Este desplazamiento ha abierto la puerta a nuevas formas escénicas, a narrativas performativas donde la historia no brota ya de la palabra, sino del cuerpo, del espacio, del silencio, de la imagen (y aquí pensamos en creadores como Romeo Castellucci o Angélica Liddell). Estas nuevas poéticas expanden el concepto mismo de «contar una historia», hasta el punto de que, a veces, lo que se busca es precisamente renunciar a toda narración, proponiendo en su lugar el acontecimiento puro.

Pero esta renuncia nunca es completa. Porque —y aquí radica la paradoja— aunque tratemos de huir del relato, aunque proclamemos su fin, seguimos leyendo historias en lo que vemos. Incluso la voluntad de no contar historias no deja de ser también la historia de quienes renuncian a ello. Somos seres esencialmente narrativos: narramos incluso cuando creemos no hacerlo. La necesidad de contar (y de que nos cuenten) persiste como una forma radical de resistencia humana.
Llegados a este punto, resulta inevitable evocar los postulados brechtianos, que reivindican el presentismo del actor-performer como narrador consciente de su ficción, capaz de romper el hechizo de la ilusión realista. Brecht abrió un camino fecundo hacia un teatro donde lo dramático y lo performativo no se excluyen, sino que se entrelazan como formas distintas de producir sentido. En este marco renovado, el diálogo ya no aspira a mimetizar la «vida real» ni a reforzar una identificación emocional inmediata: se convierte en una herramienta de pensamiento crítico. Las palabras no solo transmiten emociones o impulsan acciones: también explican, interrogan, desmontan ideas ante los ojos del público. No se trata de embelesar: se trata de despertar.

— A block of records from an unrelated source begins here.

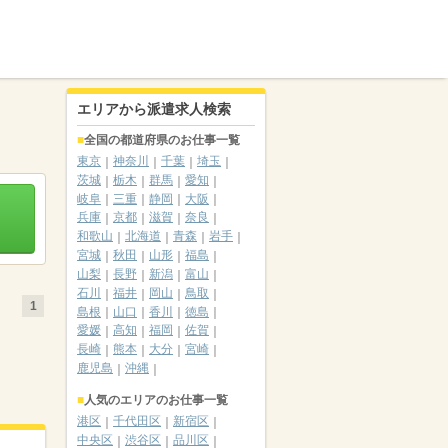
エリアから派遣求人検索
全国の都道府県のお仕事一覧
東京
神奈川
千葉
埼玉
茨城
栃木
群馬
愛知
岐阜
三重
静岡
大阪
兵庫
京都
滋賀
奈良
和歌山
北海道
青森
岩手
宮城
秋田
山形
福島
山梨
長野
新潟
富山
石川
福井
岡山
鳥取
1
島根
山口
香川
徳島
愛媛
高知
福岡
佐賀
長崎
熊本
大分
宮崎
鹿児島
沖縄
人気のエリアのお仕事一覧
港区
千代田区
新宿区
中央区
渋谷区
品川区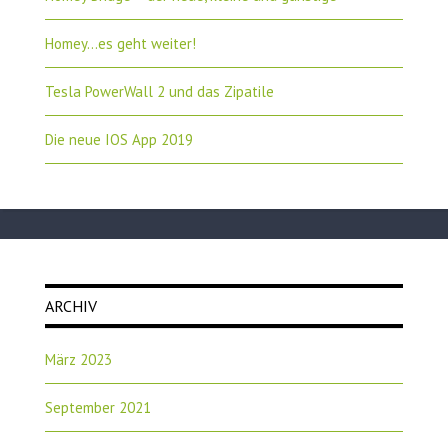
Homey…es geht weiter!
Tesla PowerWall 2 und das Zipatile
Die neue IOS App 2019
ARCHIV
März 2023
September 2021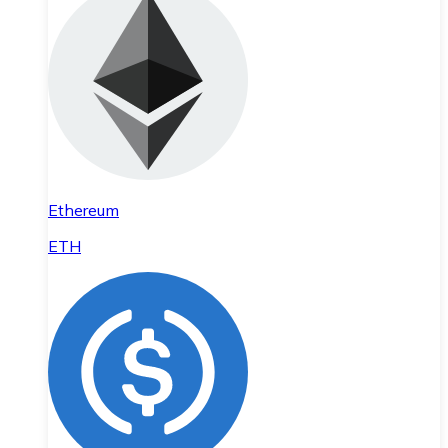
Ethereum
ETH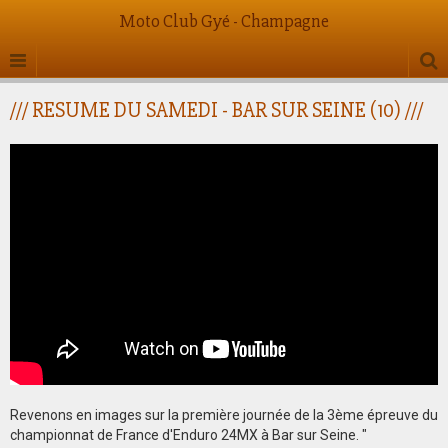
Moto Club Gyé - Champagne
/// RESUME DU SAMEDI - BAR SUR SEINE (10) ///
Revenons en images sur la première journée de la 3ème épreuve du
championnat de France d'Enduro 24MX à Bar sur Seine. "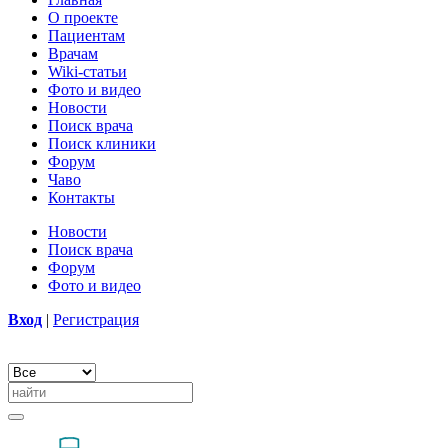
О проекте
Пациентам
Врачам
Wiki-статьи
Фото и видео
Новости
Поиск врача
Поиск клиники
Форум
Чаво
Контакты
Новости
Поиск врача
Форум
Фото и видео
Вход
|
Регистрация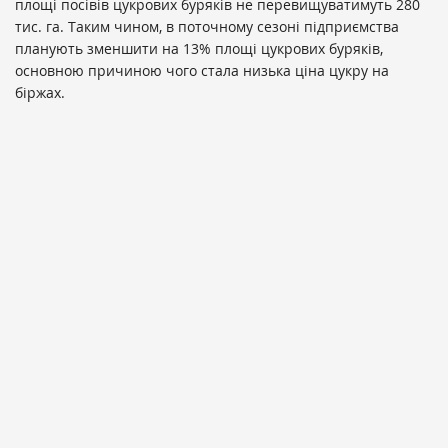
площі посівів цукрових буряків не перевищуватимуть 280
тис. га. Таким чином, в поточному сезоні підприємства
планують зменшити на 13% площі цукрових буряків,
основною причиною чого стала низька ціна цукру на
біржах.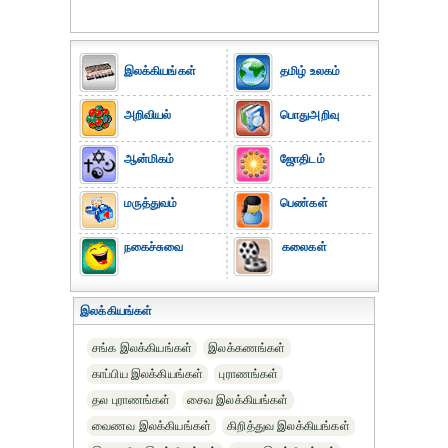
இலக்கியங்கள்
தமிழ் உலகம்
அறிவியல்
பொதுஅறிவு
ஆன்மிகம்
ஜோதிடம்
மருத்துவம்
பெண்கள்
நகைச்சுவை
கலைகள்
இலக்கியங்கள்
சங்க இலக்கியங்கள்
இலக்கணங்கள்
காப்பிய இலக்கியங்கள்
புராணங்கள்
தல புராணங்கள்
சைவ இலக்கியங்கள்
வைணவ இலக்கியங்கள்
கிறித்துவ இலக்கியங்கள்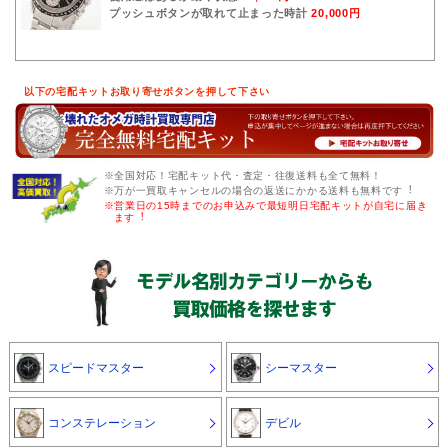
プッシュボタンが取れて止まった時計
20,000円
以下の宅配キットお取り寄せボタンを押して下さい
※全国対応！宅配キット代・査定・往復送料も全て無料！
※万が一買取キャンセルの場合の返送にかかる送料も無料です︕
※営業日の15時までのお申込みで最短明日宅配キットが自宅に届き
ます︕
スピードマスター
シーマスター
コンステレーション
デビル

Como decimos, en el panorama contemporáneo, la separación entre teatro dramático y artes vivas no siempre es tan nítida como los manuales o los catálogos festivaleros podrían hacer suponer. Numerosos creadores exploran hoy, simultáneamente, el poder de la narración y la vibración de la experiencia poética, sin someterse a dogmas ni a etiquetas reductoras. La cuestión estriba, a mi modo de ver, de en optar por un modelo u otro, sino en asumir la complejidad de un presente escénico donde narratividad y performatividad pueden, y quizá deben, convivir como instrumentos complementarios. El dramaturgo contemporáneo, si quiere ser fiel a la riqueza de su tiempo, ha de aprender a navegar entre estas aguas, sin nostalgia por las formas canónicas ni fetichismo por las rupturas. El desafío reside en saber escuchar lo que cada obra reclama: si pide la arquitectura sólida de una trama o la vibración libre del acontecimiento poético. Más que fórmulas prefabricadas, lo que se necesita es una escucha atenta al material creativo, una sensibilidad afinada capaz de intuir, en cada caso, qué pactos proponer al espectador, qué modos de presencia convocar en escena.
Ser dramaturgo hoy, como ayer, como siempre, es ejercer un oficio a la intemperie: caminar el filo inestable entre la narración y el acontecimiento, entre la necesidad de contar y el deseo de abrir espacios para lo indecible. Historias, gestos, fragmentos de sentido: lo que se ofrece al espectador no es ya la promesa de una verdad única, sino la invitación a recorrer juntos un territorio de preguntas.
Porque el teatro, incluso en su forma más quebrada o balbuceante, sigue siendo ese lugar donde nos reunimos a reconocer, en los otros, en nosotros mismos, la inagotable búsqueda de sentido que nos hace humanos.